Marguerite’s voice rose from the other end of the table to engage Mrs Elliott in English. James hoped it blocked out the sound of Raf’s low hiss.

Tears leapt into Ellie’s eyes. ‘Let’s be friends, Raf. Just today. Just before I go. Just for a few hours.’

‘We’re all friends, Ellie.’ James patted her hand. It was ice cold. ‘We love you very much.’

She was looking at Raf. Grudgingly, his brother patted her other hand. ‘It’s true,’ he mouthed.

After that, Ellie behaved. James made sure he showered attention on her, prodded Raf to do the same. His brother was taciturn. He kept stealing glances at the empty chair. He only moved into conversation when prompted by Marguerite, who wanted to know how he thought the new military tribunal would conduct itself over Dreyfus.

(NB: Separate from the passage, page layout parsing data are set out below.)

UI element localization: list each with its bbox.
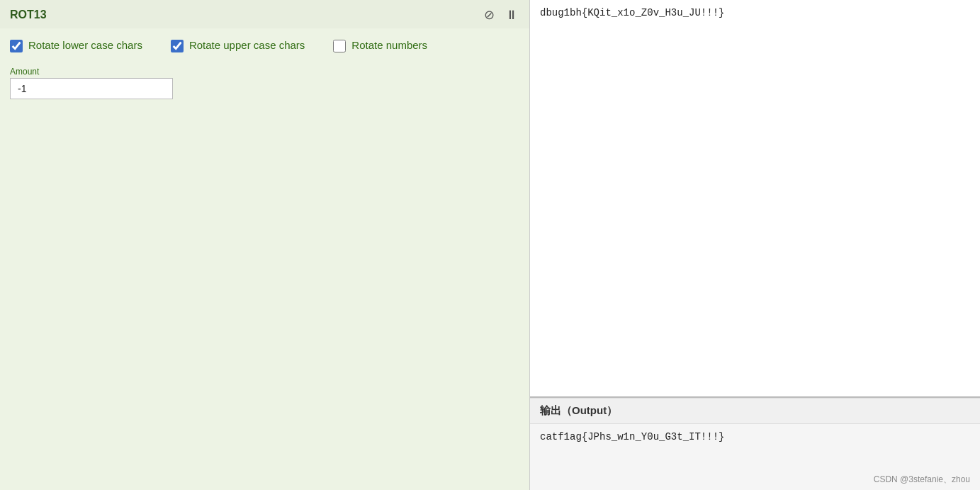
block-icon-button[interactable]: ⊘ <box>481 7 497 23</box>
amount-field-label: Amount <box>10 67 173 77</box>
header-icons: ⊘ ⏸ <box>481 7 519 23</box>
output-header: 输出（Output） <box>530 399 980 424</box>
rotate-upper-checkbox-item[interactable]: Rotate upper case chars <box>171 38 305 52</box>
rotate-numbers-checkbox[interactable] <box>333 40 346 52</box>
plugin-title: ROT13 <box>10 9 47 21</box>
checkboxes-row: Rotate lower case chars Rotate upper cas… <box>10 38 519 52</box>
output-content: catf1ag{JPhs_w1n_Y0u_G3t_IT!!!} <box>530 424 980 471</box>
rotate-upper-checkbox[interactable] <box>171 40 184 52</box>
amount-field-container: Amount <box>10 67 173 99</box>
rotate-upper-label: Rotate upper case chars <box>189 38 305 52</box>
rotate-lower-checkbox-item[interactable]: Rotate lower case chars <box>10 38 142 52</box>
input-area: dbug1bh{KQit_x1o_Z0v_H3u_JU!!!} <box>530 0 980 398</box>
amount-input[interactable] <box>10 78 173 99</box>
output-section: 输出（Output） catf1ag{JPhs_w1n_Y0u_G3t_IT!!… <box>530 398 980 490</box>
input-textarea[interactable]: dbug1bh{KQit_x1o_Z0v_H3u_JU!!!} <box>530 0 980 396</box>
rotate-numbers-checkbox-item[interactable]: Rotate numbers <box>333 38 427 52</box>
rotate-lower-label: Rotate lower case chars <box>28 38 142 52</box>
rotate-numbers-label: Rotate numbers <box>351 38 427 52</box>
plugin-header: ROT13 ⊘ ⏸ <box>0 0 529 28</box>
left-panel: ROT13 ⊘ ⏸ Rotate lower case chars Rotate… <box>0 0 530 490</box>
watermark: CSDN @3stefanie、zhou <box>530 471 980 490</box>
plugin-body: Rotate lower case chars Rotate upper cas… <box>0 28 529 490</box>
rotate-lower-checkbox[interactable] <box>10 40 23 52</box>
right-panel: dbug1bh{KQit_x1o_Z0v_H3u_JU!!!} 输出（Outpu… <box>530 0 980 490</box>
pause-icon-button[interactable]: ⏸ <box>504 7 519 23</box>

To James’s relief, no sooner had the cheese platter gone round, than Ellie pleaded fatigue. The guests soon took their leave. Only Marguerite stayed for an extra moment. She hugged Ellie and whispered something into her ear. For a moment, Ellie’s face turned as stony as one of the statues in the Luxembourg Gardens. Then she recovered herself and gave Marguerite a coy little smile and bade her adieu.

‘The rest of you mustn’t go yet.’ Ellie held onto Raf’s arm. She laughed, suddenly cheerful. ‘I just wanted them away. But the night’s still young and I want to go out. I want you all to take me out. For my last stroll through the Paris streets. It’s a beautiful evening.’